This is where the distinction between startups and lifestyle businesses comes
in.

Startups operate at a loss and aim to make themselves tasty enough for bigger
companies to swallow them (allowing the founders to cash out and the company
that buys them to use their team or technology, or at least make sure the
competitors can't do the same). They bleed ridiculous amounts of money, but
grow ridiculously fast and are intentionally short-lived.

Lifestyle businesses aim to be profitable as soon as possible. Their growth
rate is unimpressive but they can usually get by with nearly zero investment
-- not that their prospect would be of any interest to investors in the first
place. They may "get lucky" and cash out at some point or just wither and die
if they become unprofitable and can't pivot.

There are some companies that fall in-between and the semantics are fuzzy as
always.
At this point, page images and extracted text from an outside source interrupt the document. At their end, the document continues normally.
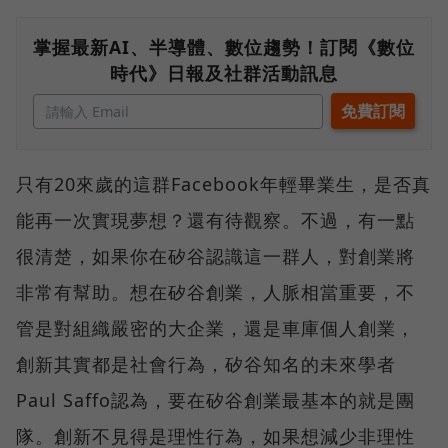
掌握最新AI、半導體、數位趨勢！訂閱《數位
時代》日報及社群活動訊息
只有20來歲的這群Facebook年輕畢業生，是否真
能再一次實現夢想？還有待觀察。不過，有一點
很清楚，如果你在矽谷認識這一群人，對創業將
非常有幫助。想在矽谷創業，人脈相當重要，不
管是對組織嚴密的大企業，還是車庫個人創業，
創新其實都是社會行為，矽谷知名的未來學者
Paul Saffo認為，要在矽谷創業最基本的就是團
隊。創新不見得是理性行為，如果想減少非理性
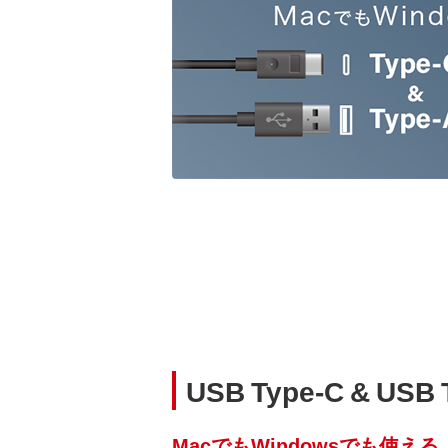
USB Type-C & U
MacでもWindowsでも使える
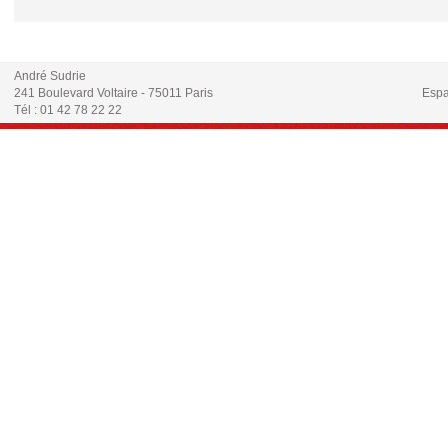
André Sudrie
241 Boulevard Voltaire - 75011 Paris
Espa
Tél : 01 42 78 22 22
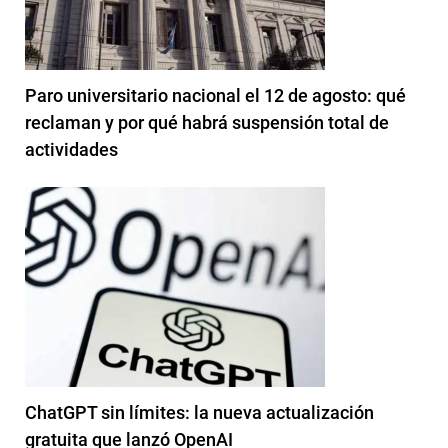
Paro universitario nacional el 12 de agosto: qué
reclaman y por qué habrá suspensión total de
actividades
ChatGPT sin límites: la nueva actualización
gratuita que lanzó OpenAI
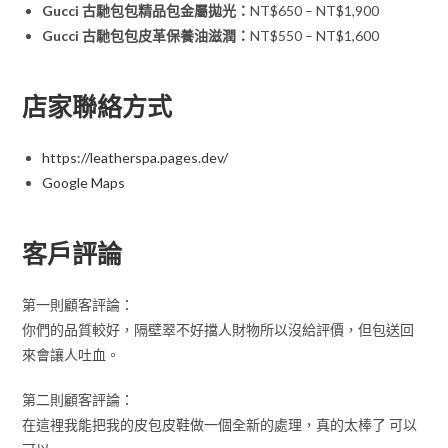
Gucci 古馳包包精品包金屬拋光：
NT$650 – NT$1,900
Gucci 古馳包包皮革保養油滋潤：
NT$550 – NT$1,600
店家聯絡方式
https://leatherspa.pages.dev/
Google Maps
客戶評論
第一則顧客評論：
你們的品質較好，隔壁翠不好擋人財物所以沒給評價，但包送回
來會讓人吐血。
第二則顧客評論：
在這裡我能把我的皮包皮鞋做一個全新的處理，真的太棒了 可以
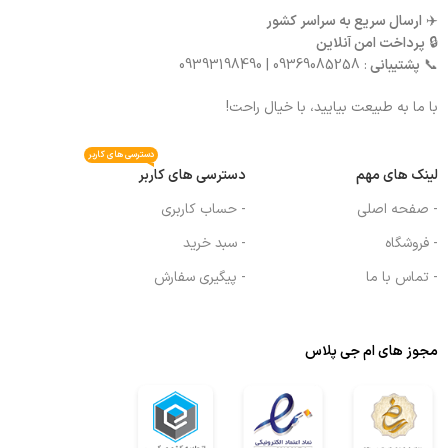
✈️
ارسال سریع به سراسر کشور
🔒
پرداخت امن آنلاین
📞
پشتیبانی
: 09369085258 | 09393198490
با ما به طبیعت بیایید، با خیال راحت!
دسترسی های کاربر
لینک های مهم
دسترسی های کاربر
- صفحه اصلی
- حساب کاربری
- فروشگاه
- سبد خرید
- تماس با ما
- پیگیری سفارش
مجوز های ام جی پلاس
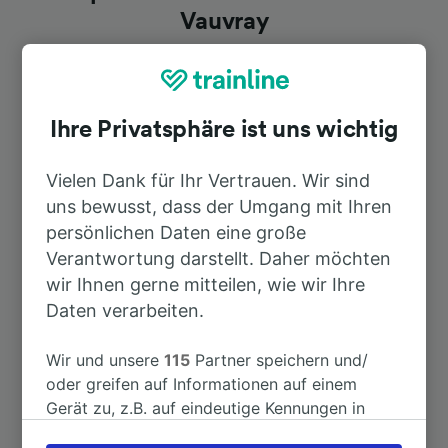
Vauvray
Dauer
Ihre Privatsphäre ist uns wichtig
Nach Paris
5h 5min
Vielen Dank für Ihr Vertrauen. Wir sind
uns bewusst, dass der Umgang mit Ihren
Nach Vernon—Giverny
7h 11min
persönlichen Daten eine große
Verantwortung darstellt. Daher möchten
Nach Granville
10h 6min
wir Ihnen gerne mitteilen, wie wir Ihre
Daten verarbeiten.
Nach Rouen Rive Droite
7h 27min
Wir und unsere
115
Partner speichern und/
Nach Rouen
7h 27min
oder greifen auf Informationen auf einem
Gerät zu, z.B. auf eindeutige Kennungen in
Cookies, um personenbezogene Daten zu
Nach Paris St-Lazare
5h 5min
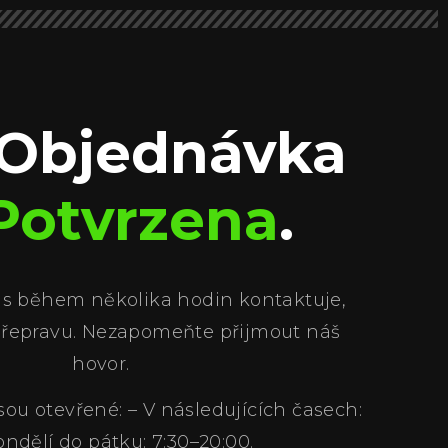
 Objednávka
Potvrzena
.
ás během několika hodin kontaktuje,
přepravu. Nezapomeňte přijmout náš
hovor.
sou otevřené: – V následujících časech:
ndělí do pátku: 7:30–20:00.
A startup may actually grow so big it becomes a direct competitor to
the companies that might otherwise be interested in swallowing it or it might
be so good at funding itself that its income stabilizes (with or without
additional investors).

But at the end of the day, most investors want ROI. They don't fund startups
because they're nice people, they fund startups because they have money and
want to have more money later. The nicer ones may actually have some interest
in the company and help the startup grow (and thus make them more money when
they cash out), but it's unreasonable to expect them to be motivated by
altruistic ideals.

This won't change. Why should it? Sure, it could all blow up like every bubble
does eventually, but at the end of the day you will always have people with a
big disposable income looking for ways to make more money (whether it's
because they actually want more money or just because they see it as a sport
and ROI is a good metric to measure how good they are at it).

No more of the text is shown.